Recently a colleague (Tavis Ormandy) and I uncovered some bugs in Postgresql's regular expression engine.  It turns out that they're using code derived from Tcl.  With Tom Lane's help, we have some tentative patches, but first the bugs :-)


The out of band read in the UCS-4-enabled build -- [CVE-2007-4769]
(the numeric value must be > INT_MAX and <= UINT_MAX)

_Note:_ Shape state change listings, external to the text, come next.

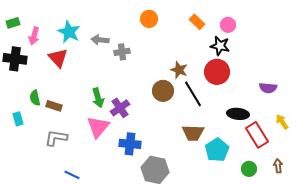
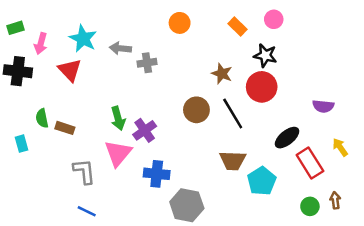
pink circle: (228, 25) -> (274, 19), moved
brown star: (179, 70) -> (222, 74), moved
black ellipse: (238, 114) -> (287, 138), turned -45
gray L-shape: (56, 138) -> (84, 171), moved, turned 75
green circle: (249, 169) -> (310, 206), moved

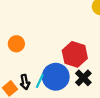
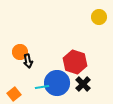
cyan line: (40, 81) -> (42, 87), turned 56
black arrow: (25, 82) -> (28, 61), moved

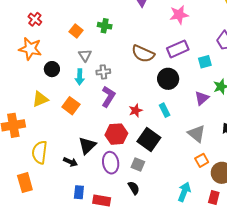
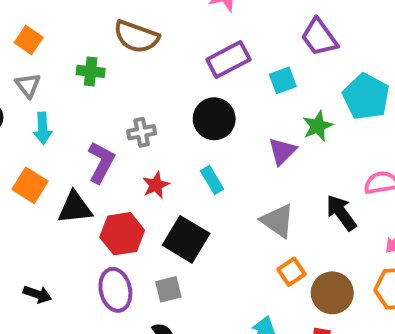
green cross: (105, 26) -> (91, 71), moved
brown semicircle: (143, 54) -> (136, 37), moved
gray triangle: (85, 55) -> (28, 85), moved
gray cross: (103, 72) -> (142, 132), moved
black triangle: (87, 145) -> (75, 208), moved, turned 42
gray square: (138, 164) -> (168, 289), turned -32

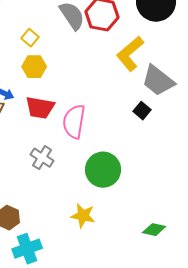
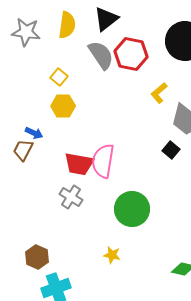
yellow L-shape: (130, 54) -> (159, 93), size x0.6
red trapezoid: (40, 108) -> (79, 164), moved
yellow star: (83, 216) -> (112, 255), size x0.7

  select text (E'\\' || '3161573148') ~ (E'\\' || '3161573148');

  regexp {\3161573148} {\3161573148};

(The code location applies to postgres
Backreferences over INT_MAX slip through the check for a single-digit due to
a signedness error in regcomp.c's lexescape() near line 948.  v->numsubexp
is a signed integer and c is unsigned.  The cast to a signed int avoids
warnings but means that any c > INT_MAX will pass the test against the
default nsubexp value of 10.

This mistake allows indexing into v->subs in regcomp.c's parsebranch() near
line 948 to be controlled.  However, this is just a NULL test.  If the value
given indexes out of valid memory, a segmentation fault will occur and the
child process will die.


An infinite loop -- [CVE-2007-4772]\
  regexp {($|^)*} {x}

Tom Lane provided an analysis:
"""
 The problem seems to occur when
an NFA state has a regular ^-constraint as an outgoing arc, plus both
^-constraint and $-constraint outgoing arcs that loop back to itself.
The latter two should be destroyed as useless, but the code didn't get
rid of the $-constraint soon enough and instead transferred it to the
new state that was generated as part of pushing the regular ^-constraint
back to this state's predecessor states.  This then re-created a
situation that needed another iteration of pullback().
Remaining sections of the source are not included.